**WHAT YOU NEED TO DO:**
The response must consist of the lines from the one holding "Using Ozonators with" through the final line of the entries, given again exactly and without any pictures.

** DATASET RECORDS follows **

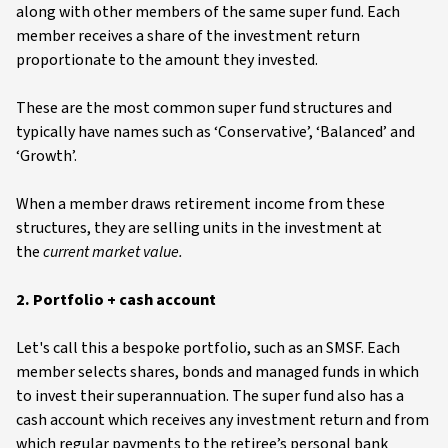
along with other members of the same super fund. Each
member receives a share of the investment return
proportionate to the amount they invested.
These are the most common super fund structures and
typically have names such as ‘Conservative’, ‘Balanced’ and
‘Growth’.
When a member draws retirement income from these
structures, they are selling units in the investment at
the
current market value.
2. Portfolio + cash account
Let's call this a bespoke portfolio, such as an SMSF. Each
member selects shares, bonds and managed funds in which
to invest their superannuation. The super fund also has a
cash account which receives any investment return and from
which regular payments to the retiree’s personal bank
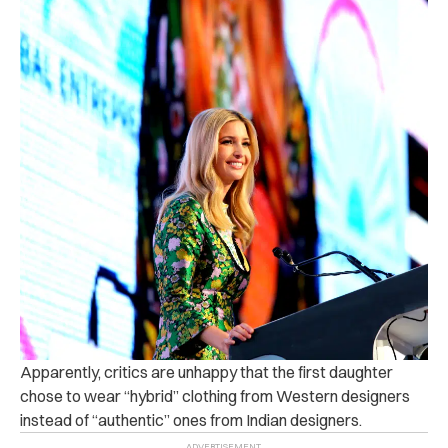
Apparently, critics are unhappy that the first daughter
chose to wear “hybrid” clothing from Western designers
instead of “authentic” ones from Indian designers.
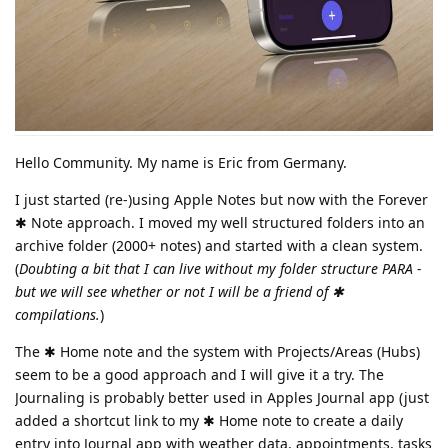
Hello Community. My name is Eric from Germany.
I just started (re-)using Apple Notes but now with the Forever
✱ Note approach. I moved my well structured folders into an
archive folder (2000+ notes) and started with a clean system.
(
Doubting a bit that I can live without my folder structure PARA -
but we will see whether or not I will be a friend of ✱
compilations.
)
The ✱ Home note and the system with Projects/Areas (Hubs)
seem to be a good approach and I will give it a try. The
Journaling is probably better used in Apples Journal app (just
added a shortcut link to my ✱ Home note to create a daily
entry into Journal app with weather data, appointments, tasks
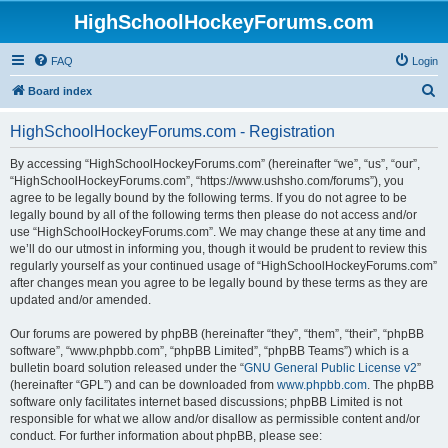
HighSchoolHockeyForums.com
FAQ
Login
S
Board index
e
HighSchoolHockeyForums.com - Registration
a
r
By accessing “HighSchoolHockeyForums.com” (hereinafter “we”, “us”, “our”,
“HighSchoolHockeyForums.com”, “https://www.ushsho.com/forums”), you
c
agree to be legally bound by the following terms. If you do not agree to be
h
legally bound by all of the following terms then please do not access and/or
use “HighSchoolHockeyForums.com”. We may change these at any time and
we’ll do our utmost in informing you, though it would be prudent to review this
regularly yourself as your continued usage of “HighSchoolHockeyForums.com”
after changes mean you agree to be legally bound by these terms as they are
updated and/or amended.
Our forums are powered by phpBB (hereinafter “they”, “them”, “their”, “phpBB
software”, “www.phpbb.com”, “phpBB Limited”, “phpBB Teams”) which is a
bulletin board solution released under the “
GNU General Public License v2
”
(hereinafter “GPL”) and can be downloaded from
www.phpbb.com
. The phpBB
software only facilitates internet based discussions; phpBB Limited is not
responsible for what we allow and/or disallow as permissible content and/or
conduct. For further information about phpBB, please see:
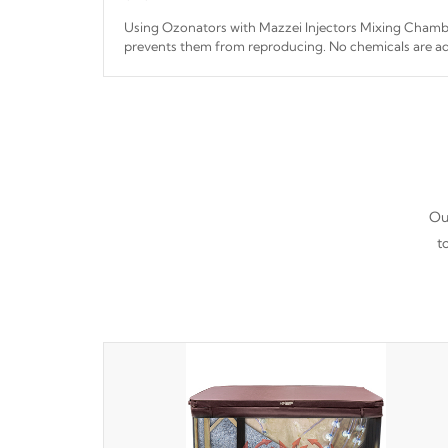
Using Ozonators with Mazzei Injectors Mixing Chamber
prevents them from reproducing. No chemicals are ad
interfere with the oxidation process.
Our
t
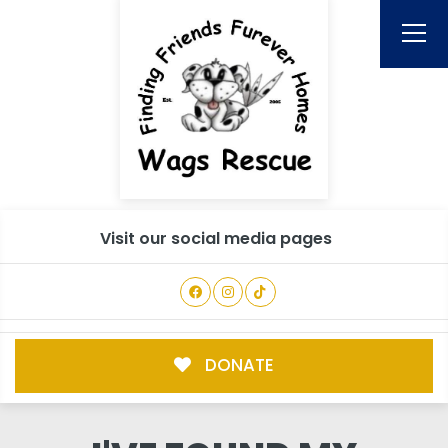
Visit our social media pages
DONATE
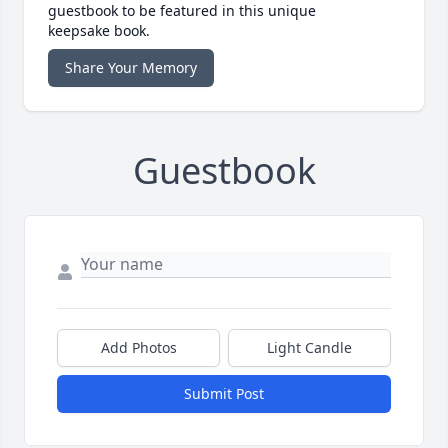
guestbook to be featured in this unique
keepsake book.
Share Your Memory
Guestbook
Add Photos
Light Candle
Submit Post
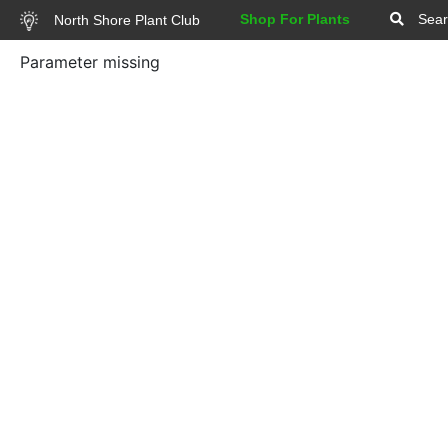
Shop For Plants
Sear
North Shore Plant Club
Parameter missing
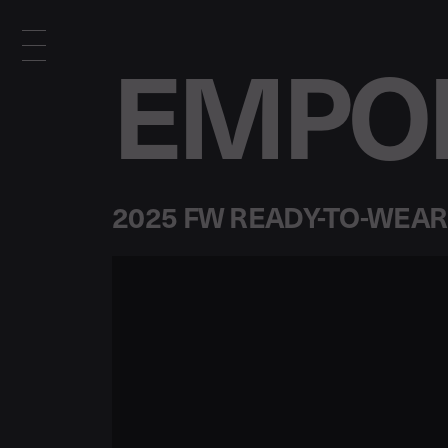
EMPOR
2025 FW READY-TO-WEAR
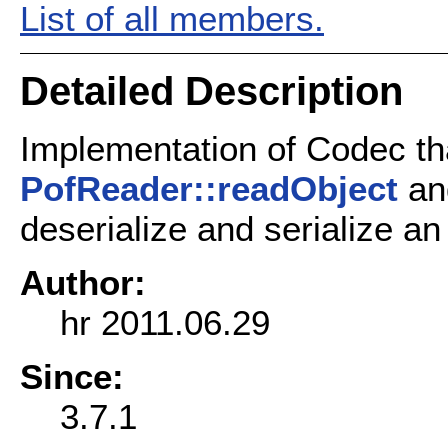
List of all members.
Detailed Description
Implementation of Codec th
PofReader::readObject
a
deserialize and serialize an
Author:
hr 2011.06.29
Since:
3.7.1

** End of DATASET RECORDS **

**SOLUTION TO THE PROBLEM:**
Using Ozonators with Mazzei Injectors Mixing Chamber
prevents them from reproducing. No chemicals are ad
interfere with the oxidation process.
Our
t
Visit our social media pages
DONATE
guestbook to be featured in this unique
keepsake book.
Share Your Memory
Guestbook
Add Photos
Light Candle
Submit Post
Shop For Plants
Sear
North Shore Plant Club
Parameter missing
EMPOR
2025 FW READY-TO-WEAR
List of all members.
Detailed Description
Implementation of Codec th
PofReader::readObject
a
deserialize and serialize an
Author:
hr 2011.06.29
Since:
3.7.1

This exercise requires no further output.